Image: NASA [high-resolution version]
Sandy From Space
Superstorm. Megastorm. Frankenstorm. Some 1,100 miles across, Sandy was the largest Atlantic hurricane ever.
Dinosaur Feathers Everywhere
Dinosaurs have always been fun to imagine, and doubly so since scientists realized that some had feathers. This detail comes from an artist's rendering of Yutyrannus huali, a 30-foot-long forerunner of Tyrannosaurus rex that, by virtue of its place on the dinosaur family tree, suggests that most of the great reptiles were feather-clad.
Image: Brian Choo/Nature
A Drop of Life
The microscopic world is a cornucopia of beautiful images; most any finalist in Nikon's Small World contest or the Olympus Bioscapes Digital Imaging Competition deserves inclusion on this year-end image list. But if just one is to be picked, let it be this single-celled algae photographed by Marek Mis, conveying in its light and color the essences of life itself.
Image: Marek Mis
Magnificent Riflebird's Mating Dance
Birds of paradise are an avian family renowned for their marvelous, seemingly fanciful plumage, used by the birds to attract mates. It's not just the feathers that are special, though; birds of paradise often perform elaborate courtship rituals, such as the dance of the magnificent riflebird, captured on film during an expedition by Cornell Lab of Ornithology researchers.
Image: Tim Laman
George Boorujy's Meadowlark
For artist George Boorujy, hyper-realistic hand-inked detail is a form of engagement, a way of holding viewers' attention in an image-saturated world. Animals are often the subjects of his work; like this meadowlark, part of Boorujy's Blood Memory exhibition, they possess an almost hypnotic power.

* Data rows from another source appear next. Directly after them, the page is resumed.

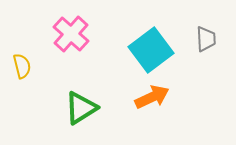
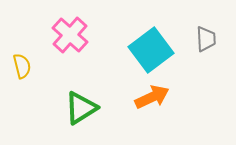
pink cross: moved 1 px left, 1 px down
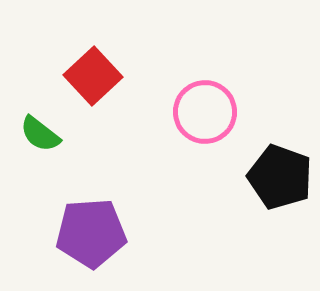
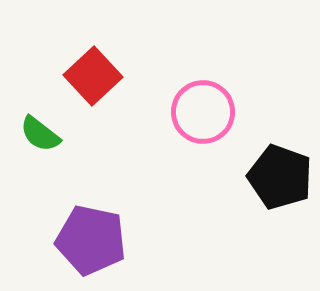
pink circle: moved 2 px left
purple pentagon: moved 7 px down; rotated 16 degrees clockwise
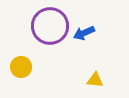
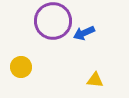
purple circle: moved 3 px right, 5 px up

Image: Babble, 2011, ink on paper. (George Boorujy)
The Ghost Dragon
A 120-million-year-old flying reptile discovered in northeast China, the aptly named Guidraco venator -- Chinese and Latin for "ghost dragon hunter" -- had a 15-foot wingspan and a snaggle-toothed mouth that could have been imagined by Tim Burton.
Image: Xialin Wang et al./Naturwissenschaften
Spider-Building Spiders
Not only does this collection of debris caught in a web look like a spider. It was made by a spider, too -- a newly discovered species from the Peruvian Amazon that constructs its own dopplegangers, a behavior never before documented.
Images: Phil Torres
Rutabaga's Decay
Fungi can be found in every habitat on Earth, and by some estimates outnumber plants by a factor of five. Yet despite their ubiquity, they go mostly unnoticed, remarked upon mostly when some forgotten piece of food is found covered in fuzz. Estonian artist Heikki Leis captures these moments on camera, revealing the beautiful fungal assemblages present in such mundanities as a decomposing rutabaga (above).
Image: Heikki Leis
Saturn and Tethys
Space is an unceasing source of fantastic imagery, meriting its own Best of 2012 image gallery, and Saturn itself probably deserves its own gallery, too. That said, there's something beautifully serene about this photograph of the ringed planet and Tethys, one of its 62 moons, here visible as a bright fleck in the upper-left corner.
Image: NASA/JPL-Caltech/Space Science Institute [high-resolution version]
Super-Blue Berry
These Pollia condensata berries are so colorful that they might have been picked minutes ago. In fact, they were gathered in 1974. Like beetles and butterflies, their color comes not from pigments but from the refractive geometries of their surface coverings, which don't degrade over time. (Some beetle colors even shine true after nearly 50 million years.) Researchers say that P. condensata's blue is the most intense color in the natural world.